The nineties were a heady time. Flannel shirts, grunge, Janet Reno jokes. I remember it well.

It was in the flurries and scurries of the nineties that I met my wife. It is an interesting story.

It starts with a poker game. I was sitting around the table with my brother, a gamer, a pseudo-philosopher and a hacker. The shots were flowing. Uma was dancing with Travolta on the TV and Marlon Brando was sitting by the fire in the corner with Neil Young and Pocahontas.

The gamer was forming a tin-foil hat for his head to keep the alien rays out and so he was distracted. The philosopher folded (you gotta know when to fold-em) and my brother was raising the pot. We kept going higher and higher, with the hacker matching me each time. Finally, my brother was out, and I went all in.

The hacker couldn’t match, but he wanted to stay in. Marlon Brando stopped mumbling and looked over. The pot was huge and the hacker was out of funds.

“Well”, I said, “What do you have?”

He thought for a moment, and then said, “I can hack Santa’s computer.”

I said “No way.”

He said, “Way” – cause it was the 90s.

The gamer said, “Woah…” but he might have been talking about his new tin foil hat design.

Brando and Young muttered something about the exploitation of the elves, but the atmosphere was too thick.

I said, “What would that do?”

“I can get you his naughty list”

“No way.”

“Way”

“Whoa”

And that is how I got a hold of Santa’s naughty list in 1995.

You all know who you are.

But when I saw Susan’s achievements that landed her on the naughty list, I was smitten. I had to meet this woman. Such daring! Such audacity! Such creativity! I had to meet her.

I couldn’t even repeat the things she did that got her on the list, because I don’t want to give the children ideas. But I couldn’t get her out of my head.

I began scheming.

I knew that she was planning on attending church camp with her family, so I signed up. Maybe we could cause some chaos together. Maybe I too could get on Santa’s naughty list! Oh the places we could go together. But banned from Santa forever, but banned together! I have chills just thinking about it.

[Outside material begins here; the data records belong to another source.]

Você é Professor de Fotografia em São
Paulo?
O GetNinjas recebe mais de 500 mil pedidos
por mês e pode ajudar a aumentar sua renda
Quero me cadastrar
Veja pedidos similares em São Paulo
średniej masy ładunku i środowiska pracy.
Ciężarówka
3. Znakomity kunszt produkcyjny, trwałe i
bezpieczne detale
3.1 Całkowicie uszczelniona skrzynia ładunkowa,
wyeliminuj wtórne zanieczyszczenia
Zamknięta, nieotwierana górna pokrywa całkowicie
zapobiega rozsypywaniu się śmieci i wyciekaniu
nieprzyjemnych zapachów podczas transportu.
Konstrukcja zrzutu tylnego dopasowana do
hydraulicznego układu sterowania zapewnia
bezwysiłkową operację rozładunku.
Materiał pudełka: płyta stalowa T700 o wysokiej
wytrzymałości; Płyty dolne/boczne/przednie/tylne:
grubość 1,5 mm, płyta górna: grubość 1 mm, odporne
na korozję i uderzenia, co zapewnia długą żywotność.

I dreamed in my bed at night. My sweat soaked the sheets. Oh the naughtiness! What decadence! What a woman. What a woman!

We could run with scissors. We could NOT finish our plates. We could order dessert and skip the veggies! We could stay up all night and watch QVC with a devil-may-care attitude! We could order Mexican food on Thanksgiving. Oh the wickedness we could get up to! So completely and totally improper! We would make the world blush!

When I got to the camp, I stopped for ice-cream in a small shop and in she walked. The silence descended and in my mind’s eye, a chorus began to sing Orff. Her eyes! Her hair! Her wickedness! I was smitten. The future was pregnant with possibility!

So I hugged her. And she hugged back.

Yada, yada, yada – we were married a few months later.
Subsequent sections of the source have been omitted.